In der Unions-Fraktion herrsche derzeit ein „Klassenfahrtsgefühl“, sagt ein Mitglied des CDU-Parteivorstands der taz. Die aufgeheizte Stimmung bei den Konservativen speist sich daraus, dass es bereits die zweite Klatsche aus Karlsruhe für die Bundesregierung innerhalb eines halben Jahres ist. Im Juli erst hatten die Richter*innen eine Abstimmung zum Gebäudeenergiegesetz wegen nicht eingehaltener Beratungsfristen gestoppt.
Politiker in der Union wundern sich über diese handwerklichen Fehler. Gleichzeitig fürchten sie deshalb, als klagewütige Pedanten an der Seitenlinie dargestellt zu werden. Den aktuellen Finanzstreit nehmen Vertreter*innen aus CDU und CSU dabei durchaus persönlich. Die Proklamation eines ausgeglichenen Haushalts ist für das Selbstverständnis der Union wichtiger als Debatten über Einwanderung, den Wehrdienst oder das Gendern. Umso interessanter ist es, dass die CDU nach der Bestätigung ihrer Klage der Ratlosigkeit der Regierung gegenüber selbst einigermaßen ratlos dasteht.
Dieser Text stammt aus der wochentaz. Unserer Wochenzeitung von links! In der wochentaz geht es jede Woche um die Welt, wie sie ist – und wie sie sein könnte. Eine linke Wochenzeitung mit Stimme, Haltung und dem besonderen taz-Blick auf die Welt. Jeden Samstag neu am Kiosk und natürlich im Abo.

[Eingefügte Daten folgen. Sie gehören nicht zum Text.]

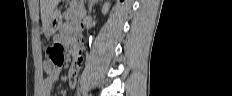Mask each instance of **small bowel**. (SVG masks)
Returning <instances> with one entry per match:
<instances>
[{"label":"small bowel","instance_id":"c3829d8e","mask_svg":"<svg viewBox=\"0 0 232 96\" xmlns=\"http://www.w3.org/2000/svg\"><path fill=\"white\" fill-rule=\"evenodd\" d=\"M82 25H76L74 22H67L60 28L59 34L54 37V44L61 45H73L76 46L79 43H85V38H80L83 35ZM48 54V50H47ZM78 60L81 62L80 56ZM49 62L44 63V68L48 71ZM49 72V71H48ZM58 80L57 74H50L44 78L40 85V95L50 96L53 84ZM77 80V69L74 68L69 73V84L74 87ZM56 96H61L59 93Z\"/></svg>","mask_w":232,"mask_h":96}]
</instances>
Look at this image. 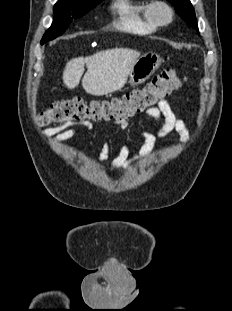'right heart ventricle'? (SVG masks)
Returning a JSON list of instances; mask_svg holds the SVG:
<instances>
[{"instance_id": "right-heart-ventricle-1", "label": "right heart ventricle", "mask_w": 232, "mask_h": 311, "mask_svg": "<svg viewBox=\"0 0 232 311\" xmlns=\"http://www.w3.org/2000/svg\"><path fill=\"white\" fill-rule=\"evenodd\" d=\"M149 4L144 0H115L112 10L116 16V26L122 31L137 35L155 33L158 26L148 15Z\"/></svg>"}]
</instances>
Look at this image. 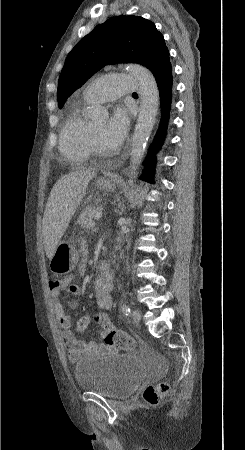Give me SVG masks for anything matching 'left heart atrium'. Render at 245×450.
<instances>
[{
  "label": "left heart atrium",
  "instance_id": "obj_1",
  "mask_svg": "<svg viewBox=\"0 0 245 450\" xmlns=\"http://www.w3.org/2000/svg\"><path fill=\"white\" fill-rule=\"evenodd\" d=\"M129 116L124 108H118L114 111L112 117L106 125V142L112 147H119L126 138L129 127Z\"/></svg>",
  "mask_w": 245,
  "mask_h": 450
}]
</instances>
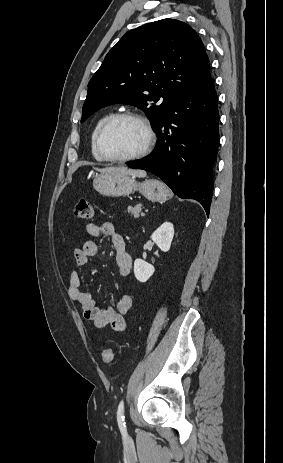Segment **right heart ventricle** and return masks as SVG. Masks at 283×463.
Masks as SVG:
<instances>
[{
    "instance_id": "obj_1",
    "label": "right heart ventricle",
    "mask_w": 283,
    "mask_h": 463,
    "mask_svg": "<svg viewBox=\"0 0 283 463\" xmlns=\"http://www.w3.org/2000/svg\"><path fill=\"white\" fill-rule=\"evenodd\" d=\"M111 115H113L112 112H108V113H105L104 115H102L98 120L97 122L95 123L93 129H92V132H91V135H90V150H91V154L93 156L94 159L96 160H103L102 157L99 155V153L97 152L96 150V146H95V137H96V133L99 129V127L102 125V123L107 119L109 118Z\"/></svg>"
}]
</instances>
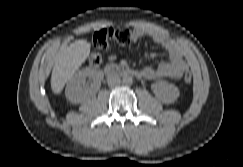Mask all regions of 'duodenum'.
Masks as SVG:
<instances>
[{"label": "duodenum", "mask_w": 243, "mask_h": 167, "mask_svg": "<svg viewBox=\"0 0 243 167\" xmlns=\"http://www.w3.org/2000/svg\"><path fill=\"white\" fill-rule=\"evenodd\" d=\"M103 72L105 73V75L107 76H133L136 78H142L143 74L142 71L134 69V68H130V67H124V66H120V65H114V64H109L107 66H105V68L103 69Z\"/></svg>", "instance_id": "410a0bca"}]
</instances>
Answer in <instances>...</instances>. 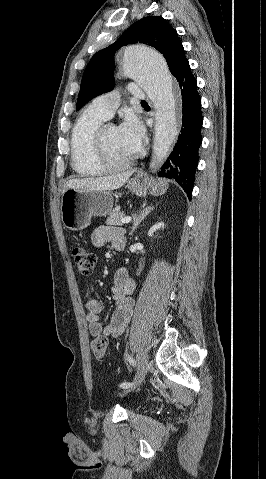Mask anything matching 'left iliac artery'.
<instances>
[{"label":"left iliac artery","instance_id":"44dca946","mask_svg":"<svg viewBox=\"0 0 266 479\" xmlns=\"http://www.w3.org/2000/svg\"><path fill=\"white\" fill-rule=\"evenodd\" d=\"M126 357H127V360L130 362V364H132V365H131V368H132V369H135V368L138 367V366L136 365V362L134 361V359H133L130 355L126 354ZM132 385H133V384L130 383V382H123V383L120 384V387L123 388V389H126V388L131 387Z\"/></svg>","mask_w":266,"mask_h":479}]
</instances>
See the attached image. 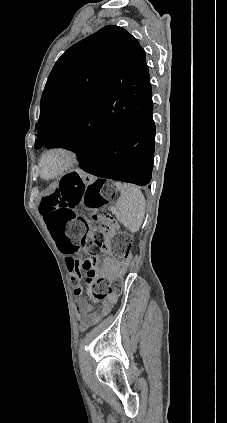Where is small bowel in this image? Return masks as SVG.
<instances>
[{
	"label": "small bowel",
	"instance_id": "1",
	"mask_svg": "<svg viewBox=\"0 0 227 423\" xmlns=\"http://www.w3.org/2000/svg\"><path fill=\"white\" fill-rule=\"evenodd\" d=\"M118 269H119V265L117 263H115L112 259H106L105 265H104L105 272L111 274V273H115ZM81 291L82 289L81 287H79L75 290V293L79 295L81 294ZM114 303H115V298L112 297L108 301L103 303V305L97 312H94L92 310L91 305L86 300H84L83 298H78L75 301V310H76L77 316L81 318L80 329L86 330L89 327L96 325L101 319H103L110 312Z\"/></svg>",
	"mask_w": 227,
	"mask_h": 423
}]
</instances>
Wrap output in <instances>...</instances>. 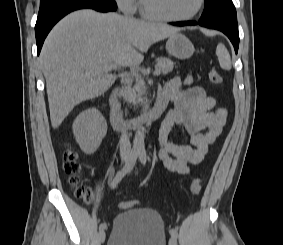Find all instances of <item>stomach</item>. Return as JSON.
I'll return each mask as SVG.
<instances>
[{
  "mask_svg": "<svg viewBox=\"0 0 283 245\" xmlns=\"http://www.w3.org/2000/svg\"><path fill=\"white\" fill-rule=\"evenodd\" d=\"M166 50L171 56L178 59L190 58L195 51L192 42L179 32L169 36L166 42Z\"/></svg>",
  "mask_w": 283,
  "mask_h": 245,
  "instance_id": "stomach-1",
  "label": "stomach"
}]
</instances>
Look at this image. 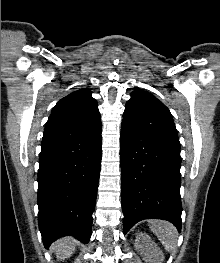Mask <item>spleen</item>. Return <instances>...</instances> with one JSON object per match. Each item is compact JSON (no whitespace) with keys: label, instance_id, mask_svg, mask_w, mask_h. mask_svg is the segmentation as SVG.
<instances>
[{"label":"spleen","instance_id":"obj_1","mask_svg":"<svg viewBox=\"0 0 220 263\" xmlns=\"http://www.w3.org/2000/svg\"><path fill=\"white\" fill-rule=\"evenodd\" d=\"M149 227L168 252L176 250L178 233L173 224L162 220H153L150 221Z\"/></svg>","mask_w":220,"mask_h":263}]
</instances>
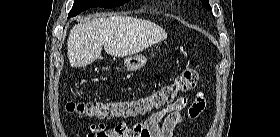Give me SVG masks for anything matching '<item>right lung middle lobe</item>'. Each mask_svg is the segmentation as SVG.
<instances>
[{"instance_id":"1","label":"right lung middle lobe","mask_w":280,"mask_h":137,"mask_svg":"<svg viewBox=\"0 0 280 137\" xmlns=\"http://www.w3.org/2000/svg\"><path fill=\"white\" fill-rule=\"evenodd\" d=\"M128 1L129 0H74V5L69 12L68 18L76 16L80 12L92 7L114 8Z\"/></svg>"}]
</instances>
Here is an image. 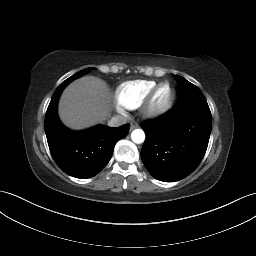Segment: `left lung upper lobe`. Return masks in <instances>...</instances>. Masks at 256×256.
I'll use <instances>...</instances> for the list:
<instances>
[{
  "label": "left lung upper lobe",
  "instance_id": "obj_1",
  "mask_svg": "<svg viewBox=\"0 0 256 256\" xmlns=\"http://www.w3.org/2000/svg\"><path fill=\"white\" fill-rule=\"evenodd\" d=\"M178 82V99L176 106L189 102H207L200 89L181 76L176 75Z\"/></svg>",
  "mask_w": 256,
  "mask_h": 256
}]
</instances>
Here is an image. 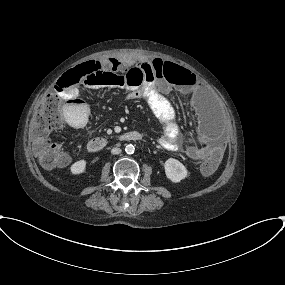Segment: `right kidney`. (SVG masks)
Returning <instances> with one entry per match:
<instances>
[{
	"mask_svg": "<svg viewBox=\"0 0 285 285\" xmlns=\"http://www.w3.org/2000/svg\"><path fill=\"white\" fill-rule=\"evenodd\" d=\"M86 169V161L85 160H79L75 163H73L70 167V170L72 174H81Z\"/></svg>",
	"mask_w": 285,
	"mask_h": 285,
	"instance_id": "ca27d5eb",
	"label": "right kidney"
}]
</instances>
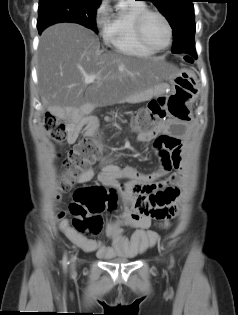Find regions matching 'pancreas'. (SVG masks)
<instances>
[{
	"mask_svg": "<svg viewBox=\"0 0 238 315\" xmlns=\"http://www.w3.org/2000/svg\"><path fill=\"white\" fill-rule=\"evenodd\" d=\"M134 98H138L139 96L138 95H135V96H133Z\"/></svg>",
	"mask_w": 238,
	"mask_h": 315,
	"instance_id": "obj_1",
	"label": "pancreas"
}]
</instances>
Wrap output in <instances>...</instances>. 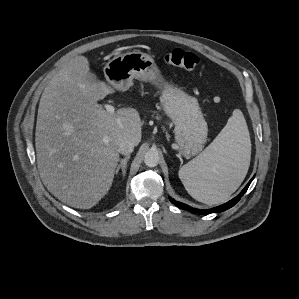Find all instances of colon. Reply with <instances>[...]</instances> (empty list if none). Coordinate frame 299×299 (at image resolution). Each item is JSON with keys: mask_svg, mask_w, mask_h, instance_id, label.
<instances>
[{"mask_svg": "<svg viewBox=\"0 0 299 299\" xmlns=\"http://www.w3.org/2000/svg\"><path fill=\"white\" fill-rule=\"evenodd\" d=\"M164 60L167 64L186 70H194L199 65V58L196 54L181 48H175L166 53Z\"/></svg>", "mask_w": 299, "mask_h": 299, "instance_id": "5ec220e1", "label": "colon"}]
</instances>
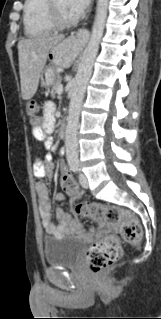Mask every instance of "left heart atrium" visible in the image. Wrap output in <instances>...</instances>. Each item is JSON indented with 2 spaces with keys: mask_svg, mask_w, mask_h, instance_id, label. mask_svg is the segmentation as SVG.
<instances>
[{
  "mask_svg": "<svg viewBox=\"0 0 161 319\" xmlns=\"http://www.w3.org/2000/svg\"><path fill=\"white\" fill-rule=\"evenodd\" d=\"M89 2L90 0H67V5L72 14L80 16Z\"/></svg>",
  "mask_w": 161,
  "mask_h": 319,
  "instance_id": "left-heart-atrium-1",
  "label": "left heart atrium"
}]
</instances>
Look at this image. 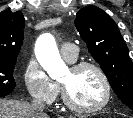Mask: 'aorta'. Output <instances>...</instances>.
Returning <instances> with one entry per match:
<instances>
[{
  "label": "aorta",
  "instance_id": "762f6f07",
  "mask_svg": "<svg viewBox=\"0 0 133 118\" xmlns=\"http://www.w3.org/2000/svg\"><path fill=\"white\" fill-rule=\"evenodd\" d=\"M36 57L52 79L58 78L67 70L60 57L55 39L50 34H44L38 39Z\"/></svg>",
  "mask_w": 133,
  "mask_h": 118
}]
</instances>
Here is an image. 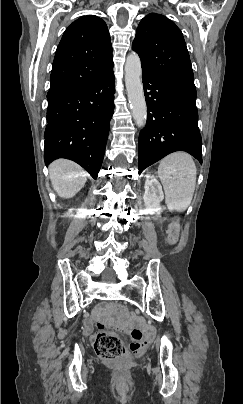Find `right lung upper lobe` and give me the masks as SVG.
Returning a JSON list of instances; mask_svg holds the SVG:
<instances>
[{"label": "right lung upper lobe", "mask_w": 243, "mask_h": 404, "mask_svg": "<svg viewBox=\"0 0 243 404\" xmlns=\"http://www.w3.org/2000/svg\"><path fill=\"white\" fill-rule=\"evenodd\" d=\"M111 39L106 23L82 16L64 32L57 47L47 97L89 84L113 70Z\"/></svg>", "instance_id": "cb5924a9"}]
</instances>
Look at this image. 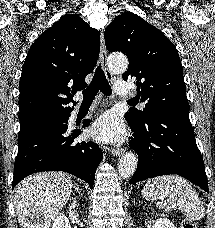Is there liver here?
<instances>
[{"instance_id":"obj_1","label":"liver","mask_w":215,"mask_h":228,"mask_svg":"<svg viewBox=\"0 0 215 228\" xmlns=\"http://www.w3.org/2000/svg\"><path fill=\"white\" fill-rule=\"evenodd\" d=\"M73 188L63 172H38L14 188V206L20 228H51Z\"/></svg>"}]
</instances>
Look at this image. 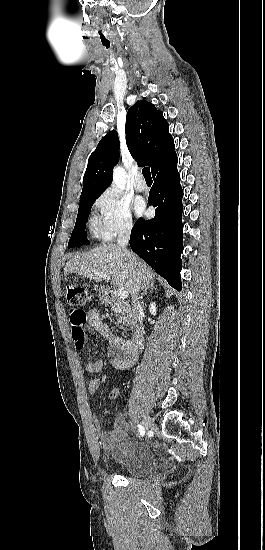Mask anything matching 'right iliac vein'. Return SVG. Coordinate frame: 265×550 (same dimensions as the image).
I'll return each instance as SVG.
<instances>
[{"mask_svg":"<svg viewBox=\"0 0 265 550\" xmlns=\"http://www.w3.org/2000/svg\"><path fill=\"white\" fill-rule=\"evenodd\" d=\"M143 428L144 430H149L151 428V426L153 425V421H152V418L150 416H146L144 419H143Z\"/></svg>","mask_w":265,"mask_h":550,"instance_id":"63e3f726","label":"right iliac vein"}]
</instances>
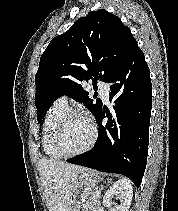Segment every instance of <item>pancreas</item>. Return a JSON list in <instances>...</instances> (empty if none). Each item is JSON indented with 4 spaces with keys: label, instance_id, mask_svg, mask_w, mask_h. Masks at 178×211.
Listing matches in <instances>:
<instances>
[{
    "label": "pancreas",
    "instance_id": "pancreas-1",
    "mask_svg": "<svg viewBox=\"0 0 178 211\" xmlns=\"http://www.w3.org/2000/svg\"><path fill=\"white\" fill-rule=\"evenodd\" d=\"M100 205V195L97 192H92L89 198L86 200L83 205V209L85 211H96L98 206Z\"/></svg>",
    "mask_w": 178,
    "mask_h": 211
}]
</instances>
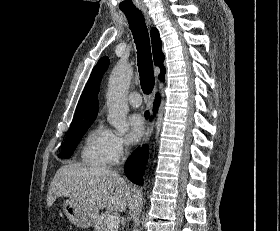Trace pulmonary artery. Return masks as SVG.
<instances>
[{
    "instance_id": "pulmonary-artery-1",
    "label": "pulmonary artery",
    "mask_w": 280,
    "mask_h": 231,
    "mask_svg": "<svg viewBox=\"0 0 280 231\" xmlns=\"http://www.w3.org/2000/svg\"><path fill=\"white\" fill-rule=\"evenodd\" d=\"M129 104L133 107H139L142 103L141 96L138 92H132L127 98Z\"/></svg>"
}]
</instances>
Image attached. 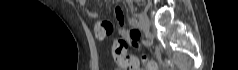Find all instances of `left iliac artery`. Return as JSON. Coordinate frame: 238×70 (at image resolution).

Wo es hingeht mit der Klassenfahrt, ist unklar
Konkrete Vorschläge zur Bewältigung der Haushaltskrise sind derzeit aus der Partei kaum zu hören – trotz der buchhalterischen Konsequenzen, die auch CDU-Ministerpräsidenten in ihren Ländern nach dem Urteil aus Karlsruhe prüfen müssen. Die Fragezeichen in den eigenen Reihen versuchte Merz am Dienstag im Bundestag mit Häme und persönlichen Angriffen gegen Vertreter*innen der Bundesregierung wegzubügeln. Damit sorgte er nur für ein merkliches Zusammenrücken auf der Regierungsbank und erntete auch Ablehnung von der FDP, die er in der Schuldenfrage auf die eigene Seite ziehen müsste.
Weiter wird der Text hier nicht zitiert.